Actually guys, 36 teeth is not 36 teeth in terms of degrees. If any of you have ever worked on various engines you would know that a 60 tooth trigger wheel is not always 6 degrees between teeth. Believe or not, a "tooth" is not a ISO standard item. There are different pitches, different tooth profiles, different flats on the teeth, different valleys on the teeth. On some 60-2 trigger wheels I have ~2 - 3 degrees of "rise" on a crankshaft signal sensor before seeing the flat and have the same "fall" before seeing the valley. Other trigger wheels, also 60-2, have square teeth with hard edges and thus an event is triggered merely by the presence of the tooth or not - there is no rise or fall. Much the same on a ratchet, there is surely different ramp rates between teeth, different flat lengths, if flats at all, etc.

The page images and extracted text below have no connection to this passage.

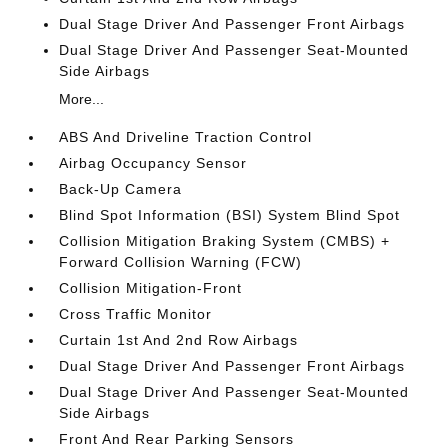
Dual Stage Driver And Passenger Front Airbags
Dual Stage Driver And Passenger Seat-Mounted
Side Airbags
More...
ABS And Driveline Traction Control
Airbag Occupancy Sensor
Back-Up Camera
Blind Spot Information (BSI) System Blind Spot
Collision Mitigation Braking System (CMBS) +
Forward Collision Warning (FCW)
Collision Mitigation-Front
Cross Traffic Monitor
Curtain 1st And 2nd Row Airbags
Dual Stage Driver And Passenger Front Airbags
Dual Stage Driver And Passenger Seat-Mounted
Side Airbags
Front And Rear Parking Sensors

Further, you have spring and pawl tooth depth/ramp/flat/width as well. If a the pawl is deep then it will have higher degree of backlash before engaging the main gear.
Yes, a 36 tooth gear will have the same degrees between [measuring point]. No one is arguing that one circle has more than 360 degrees compared to the next. The point is, geometrically, the "teeth" do not have to be, and rarely are, the same shape. If a gear was a gear was a gear... we wouldn't have drawings like this:
And thus, the only way to truly measure degree of engagement is to use an angle gauge. Between the gear pitch/spacing/shape as well as backlash in the pawl and mechanics therein, you can say "a 36 tooth ratchet has 10 deg of engagement" but I bet you would actually be closer to 12 - 15 degrees once everything lines up.